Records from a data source
- - - - -

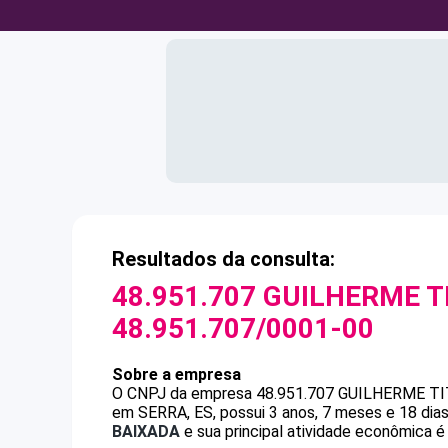
Resultados da consulta:
48.951.707 GUILHERME 
48.951.707/0001-00
Sobre a empresa
O CNPJ da empresa
48.951.707 GUILHERME T
em SERRA, ES, possui 3 anos, 7 meses e 18 dia
BAIXADA
e sua principal atividade econômica é 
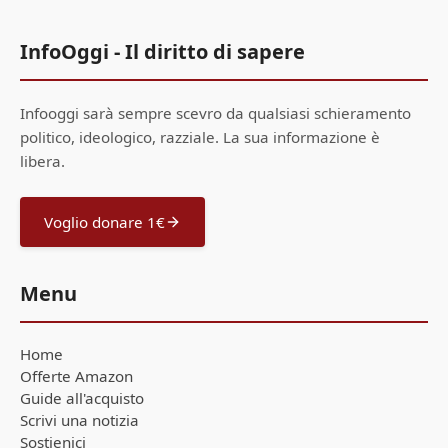
InfoOggi - Il diritto di sapere
Infooggi sarà sempre scevro da qualsiasi schieramento
politico, ideologico, razziale. La sua informazione è
libera.
Voglio donare 1€
Menu
Home
Offerte Amazon
Guide all'acquisto
Scrivi una notizia
Sostienici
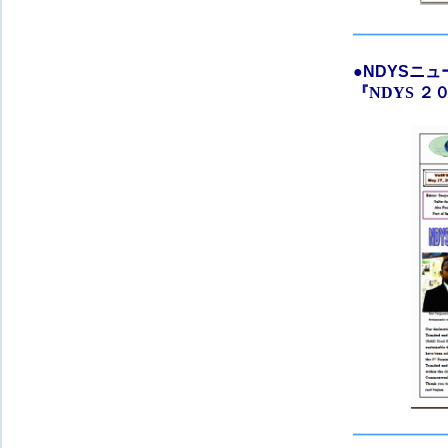
●
NDYSニ
『
NDYS
２０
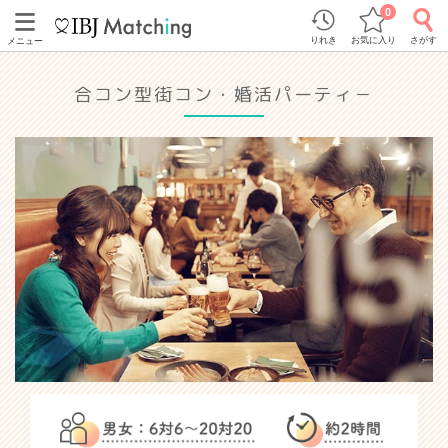
0
りれき
お気に入り
さがす
メニュー
合コン型街コン・婚活パーティ－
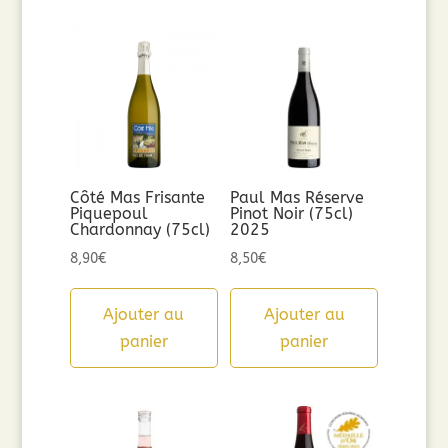
Côté Mas Frisante
Paul Mas Réserve
Piquepoul
Pinot Noir (75cl)
Chardonnay (75cl)
2025
8,90
€
8,50
€
Ajouter au
Ajouter au
panier
panier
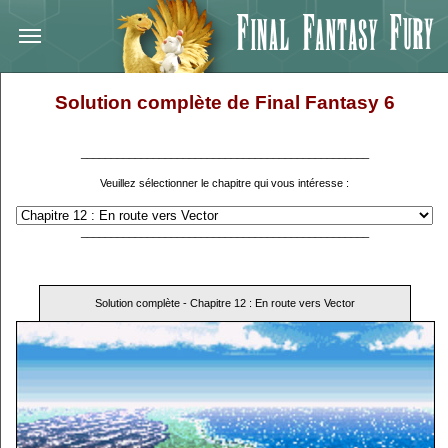
Solution complète de Final Fantasy 6
________________________________________________
Veuillez sélectionner le chapitre qui vous intéresse :
________________________________________________
Solution complète - Chapitre 12 : En route vers Vector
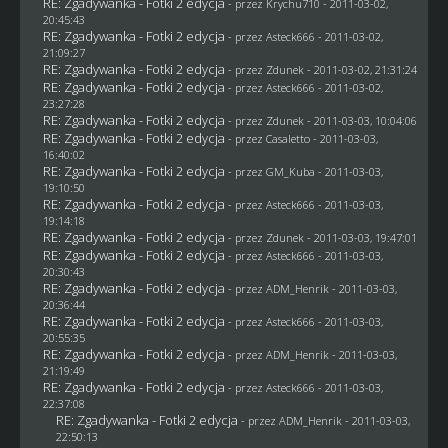
RE: Zgadywanka - Fotki 2 edycja
- przez
Krychu710
- 2011-03-02,
20:45:43
RE: Zgadywanka - Fotki 2 edycja
- przez Asteck666 - 2011-03-02,
21:09:27
RE: Zgadywanka - Fotki 2 edycja
- przez
Zdunek
- 2011-03-02, 21:31:24
RE: Zgadywanka - Fotki 2 edycja
- przez Asteck666 - 2011-03-02,
23:27:28
RE: Zgadywanka - Fotki 2 edycja
- przez
Zdunek
- 2011-03-03, 10:04:06
RE: Zgadywanka - Fotki 2 edycja
- przez
Casaletto
- 2011-03-03,
16:40:02
RE: Zgadywanka - Fotki 2 edycja
- przez
GM_Kuba
- 2011-03-03,
19:10:50
RE: Zgadywanka - Fotki 2 edycja
- przez Asteck666 - 2011-03-03,
19:14:18
RE: Zgadywanka - Fotki 2 edycja
- przez
Zdunek
- 2011-03-03, 19:47:01
RE: Zgadywanka - Fotki 2 edycja
- przez Asteck666 - 2011-03-03,
20:30:43
RE: Zgadywanka - Fotki 2 edycja
- przez
ADM_Henrik
- 2011-03-03,
20:36:44
RE: Zgadywanka - Fotki 2 edycja
- przez Asteck666 - 2011-03-03,
20:55:35
RE: Zgadywanka - Fotki 2 edycja
- przez
ADM_Henrik
- 2011-03-03,
21:19:49
RE: Zgadywanka - Fotki 2 edycja
- przez Asteck666 - 2011-03-03,
22:37:08
RE: Zgadywanka - Fotki 2 edycja
- przez
ADM_Henrik
- 2011-03-03,
22:50:13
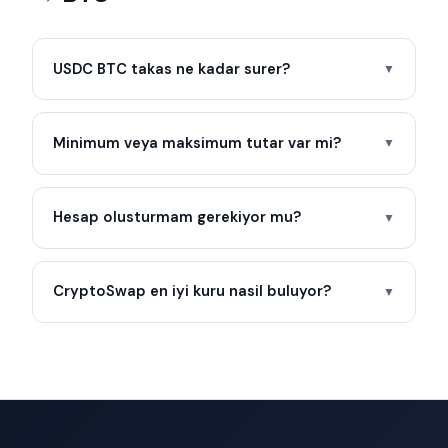
USDC BTC takas ne kadar surer?
▼
Minimum veya maksimum tutar var mi?
▼
Hesap olusturmam gerekiyor mu?
▼
CryptoSwap en iyi kuru nasil buluyor?
▼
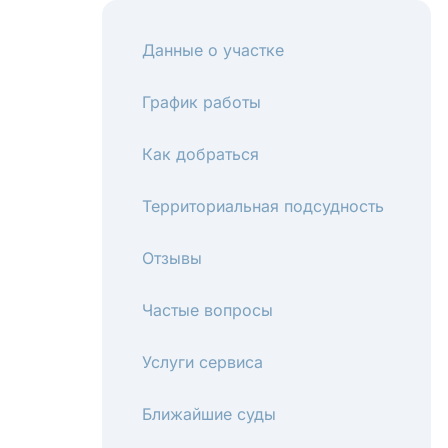
Данные о участке
График работы
Как добраться
Территориальная подсудность
Отзывы
Частые вопросы
Услуги сервиса
Ближайшие суды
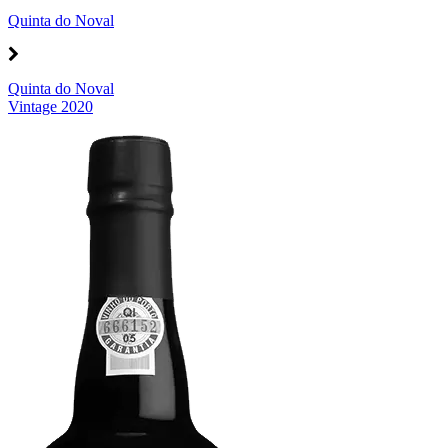
Quinta do Noval
Quinta do Noval
Vintage 2020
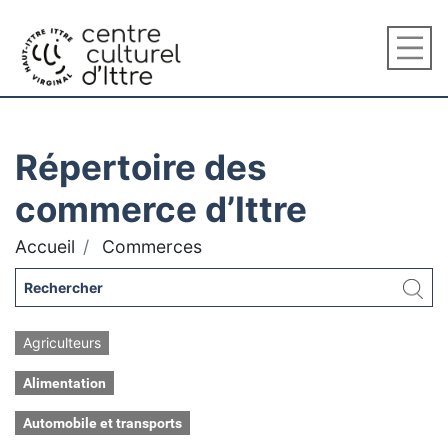
Répertoire des
commerce d’Ittre
Accueil
Commerces
Agriculteurs
Alimentation
Automobile et transports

- - - - -

What the exercise asks> With the pictures omitted, reproduce the records in full and exactly.

Response>
Resultados da consulta:
48.951.707 GUILHERME 
48.951.707/0001-00
Sobre a empresa
O CNPJ da empresa
48.951.707 GUILHERME T
em SERRA, ES, possui 3 anos, 7 meses e 18 dia
BAIXADA
e sua principal atividade econômica é 
InfoOggi - Il diritto di sapere
Infooggi sarà sempre scevro da qualsiasi schieramento
politico, ideologico, razziale. La sua informazione è
libera.
Voglio donare 1€
Menu
Home
Offerte Amazon
Guide all'acquisto
Scrivi una notizia
Sostienici
●
NDYSニ
『
NDYS
２０
0
りれき
お気に入り
さがす
メニュー
合コン型街コン・婚活パーティ－
Côté Mas Frisante
Paul Mas Réserve
Piquepoul
Pinot Noir (75cl)
Chardonnay (75cl)
2025
8,90
€
8,50
€
Ajouter au
Ajouter au
panier
panier
Solution complète de Final Fantasy 6
________________________________________________
Veuillez sélectionner le chapitre qui vous intéresse :
________________________________________________
Solution complète - Chapitre 12 : En route vers Vector
RE: Zgadywanka - Fotki 2 edycja
- przez
Krychu710
- 2011-03-02,
20:45:43
RE: Zgadywanka - Fotki 2 edycja
- przez Asteck666 - 2011-03-02,
21:09:27
RE: Zgadywanka - Fotki 2 edycja
- przez
Zdunek
- 2011-03-02, 21:31:24
RE: Zgadywanka - Fotki 2 edycja
- przez Asteck666 - 2011-03-02,
23:27:28
RE: Zgadywanka - Fotki 2 edycja
- przez
Zdunek
- 2011-03-03, 10:04:06
RE: Zgadywanka - Fotki 2 edycja
- przez
Casaletto
- 2011-03-03,
16:40:02
RE: Zgadywanka - Fotki 2 edycja
- przez
GM_Kuba
- 2011-03-03,
19:10:50
RE: Zgadywanka - Fotki 2 edycja
- przez Asteck666 - 2011-03-03,
19:14:18
RE: Zgadywanka - Fotki 2 edycja
- przez
Zdunek
- 2011-03-03, 19:47:01
RE: Zgadywanka - Fotki 2 edycja
- przez Asteck666 - 2011-03-03,
20:30:43
RE: Zgadywanka - Fotki 2 edycja
- przez
ADM_Henrik
- 2011-03-03,
20:36:44
RE: Zgadywanka - Fotki 2 edycja
- przez Asteck666 - 2011-03-03,
20:55:35
RE: Zgadywanka - Fotki 2 edycja
- przez
ADM_Henrik
- 2011-03-03,
21:19:49
RE: Zgadywanka - Fotki 2 edycja
- przez Asteck666 - 2011-03-03,
22:37:08
RE: Zgadywanka - Fotki 2 edycja
- przez
ADM_Henrik
- 2011-03-03,
22:50:13
USDC BTC takas ne kadar surer?
▼
Minimum veya maksimum tutar var mi?
▼
Hesap olusturmam gerekiyor mu?
▼
CryptoSwap en iyi kuru nasil buluyor?
▼
Данные о участке
График работы
Как добраться
Территориальная подсудность
Отзывы
Частые вопросы
Услуги сервиса
Ближайшие суды
Quinta do Noval
Quinta do Noval
Vintage 2020
Répertoire des
commerce d’Ittre
Accueil
Commerces
Agriculteurs
Alimentation
Automobile et transports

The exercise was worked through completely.